The holiday shopping season, which will be almost entirely online this year due to the UK’s tier-system lockdown, creates an attractive target for cybercriminals, and in mid-November, Barracuda researchers ran Barracuda Advanced Bot Protection in front of a test web application, and observed that it had been targeted by over 90 million bad bot personas from over 340,000 distinct IP addresses, in just a few weeks.
Bad bot personas are bots that have been identified as malicious based on their pattern of behaviour. The data gathered by Barracuda researchers shows a whopping 72 per cent of bad bot traffic belonged to unspecified malicious users, 5 per cent belonged to HeadlessChrome personas, and there was an increase in yerbasoftware and M12bot personas.

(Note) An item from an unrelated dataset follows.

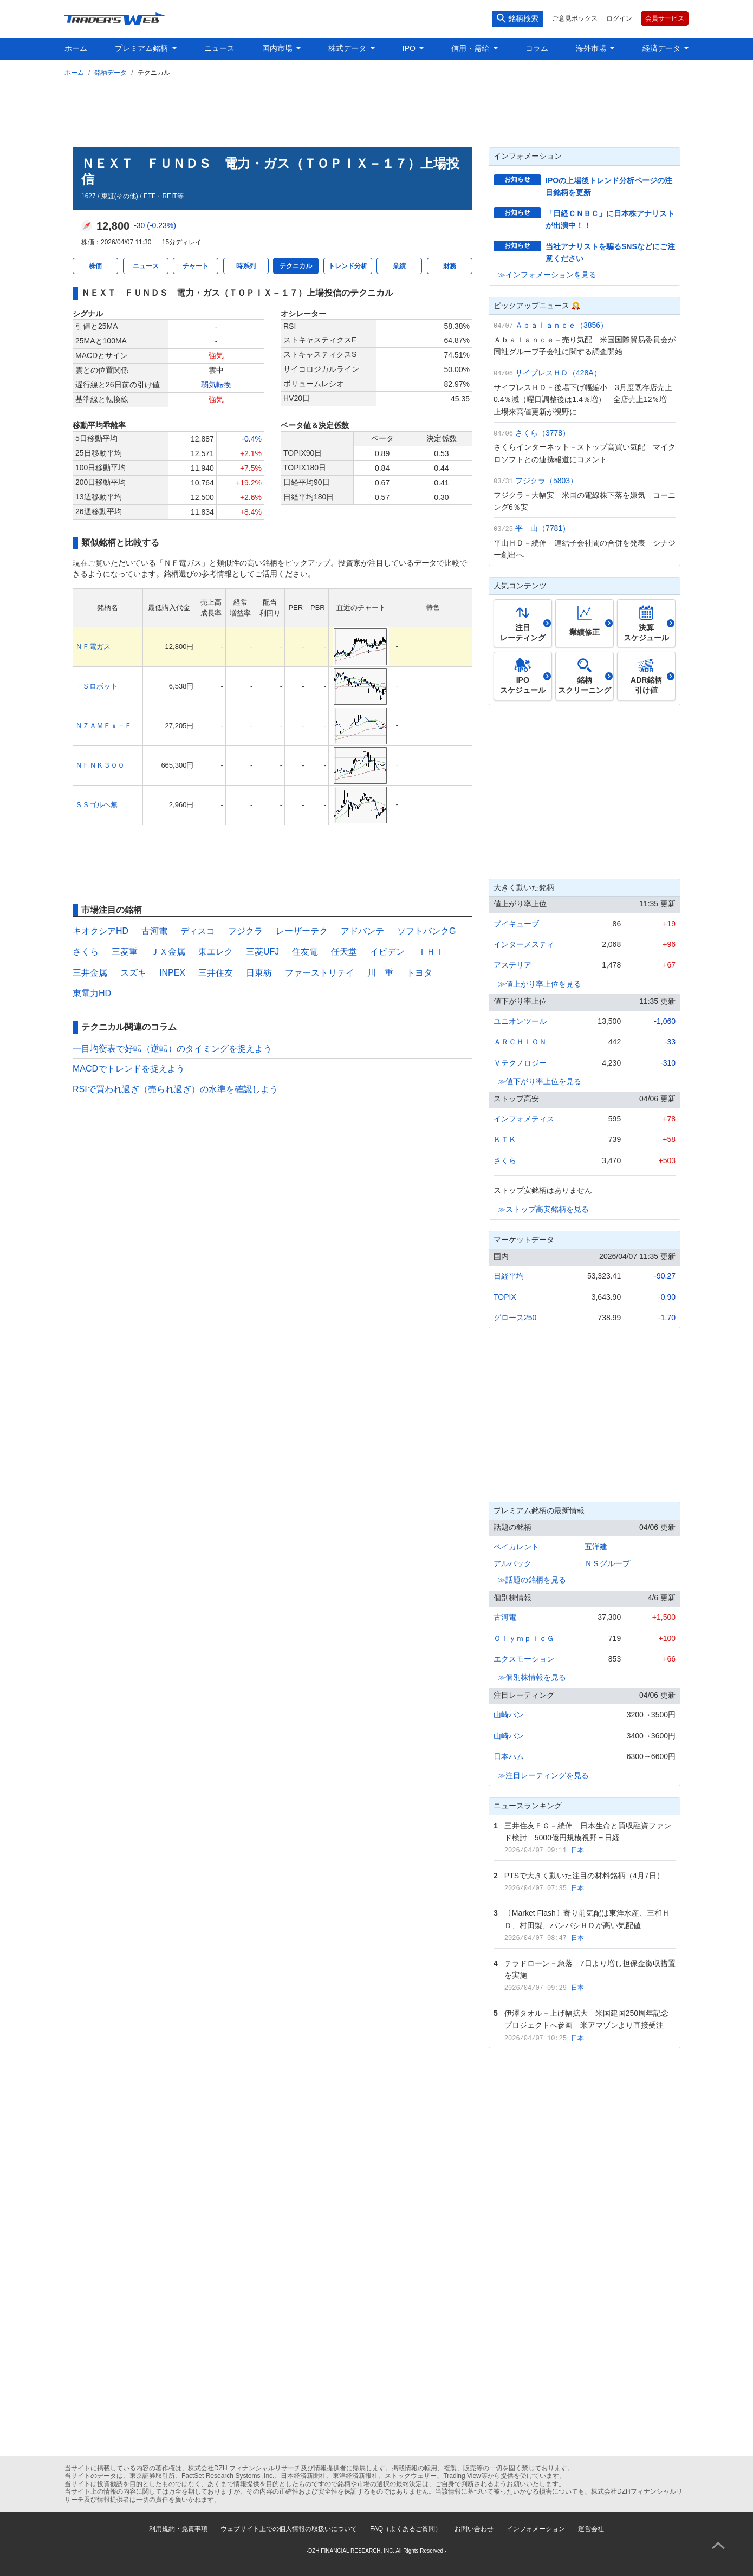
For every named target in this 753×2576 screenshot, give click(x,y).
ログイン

Interestingly, Barracuda researchers observed that, in the UK, bot activity peaks mid-morning and doesn’t fall off until closer to 5 pm, which suggests that the cybercriminals (aka ‘bot herders’) follow a regular working day.

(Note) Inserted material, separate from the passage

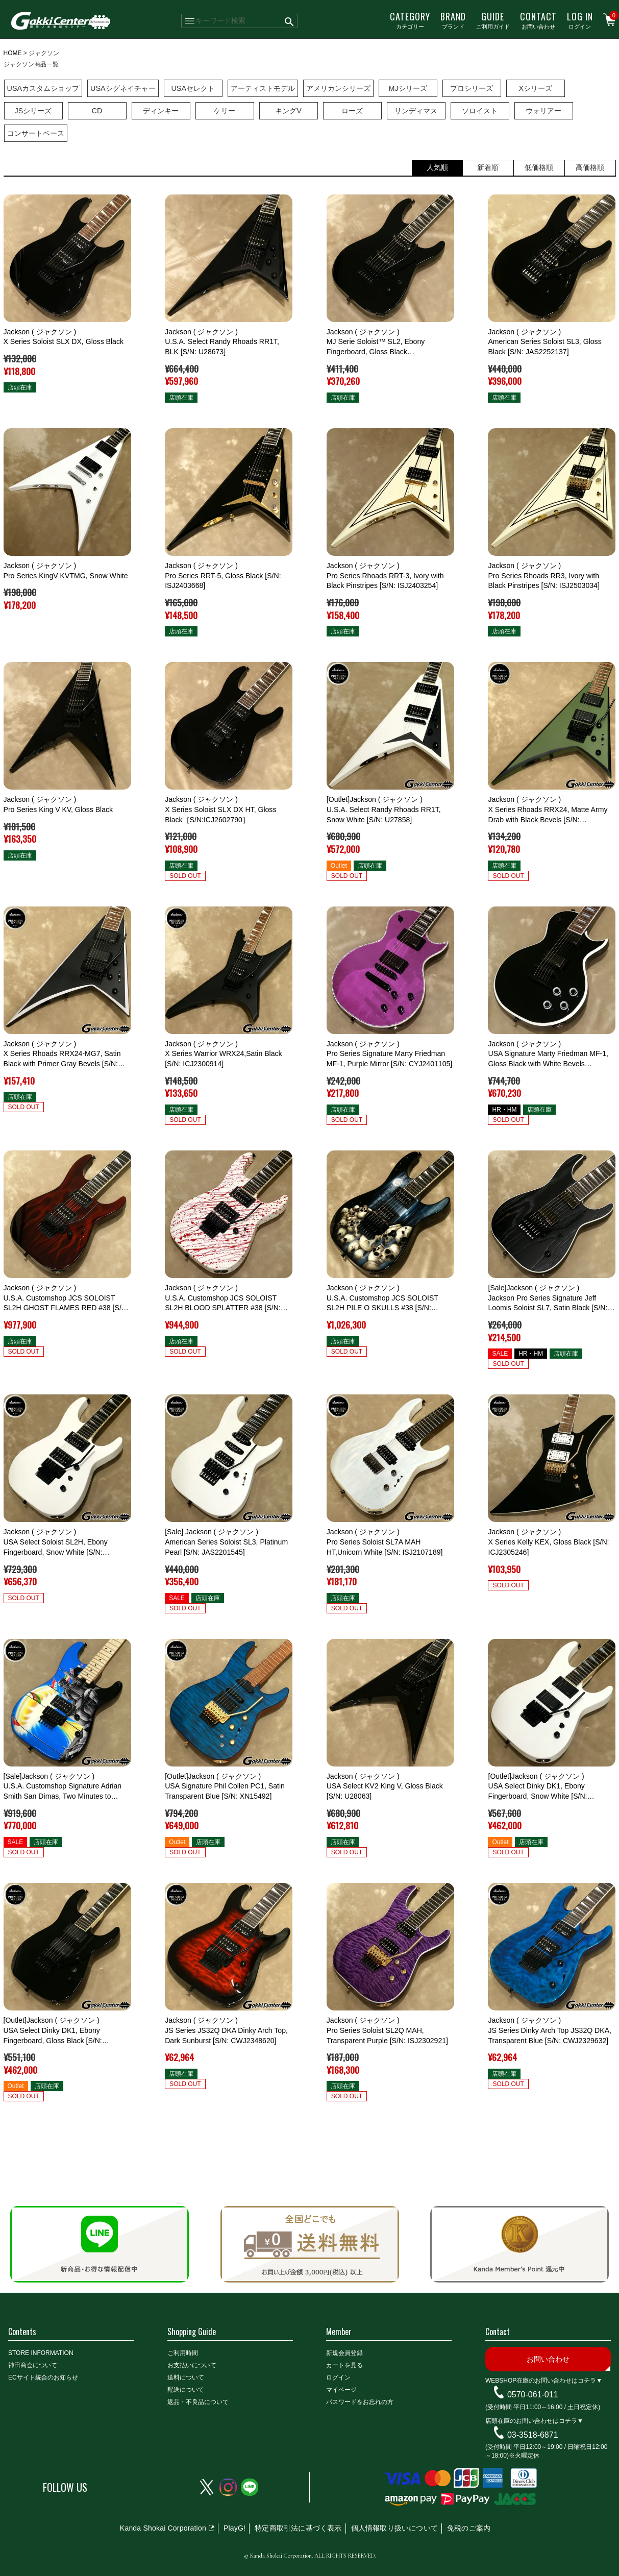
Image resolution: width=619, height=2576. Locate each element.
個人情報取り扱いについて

The holiday shopping season this year will be like no other, and e-Commerce teams must ensure they carry out the necessary precautions to safeguard their applications against bad bots.
This includes installing a web application firewall, or ‘WAF-as-a-Service solution’, and make sure it is properly configured. Teams must also ensure application security solutions include anti-bot protection so they can effectively detect advanced automated attacks, and, ‘credential stuffing protection’ should be enabled to prevent account takeover.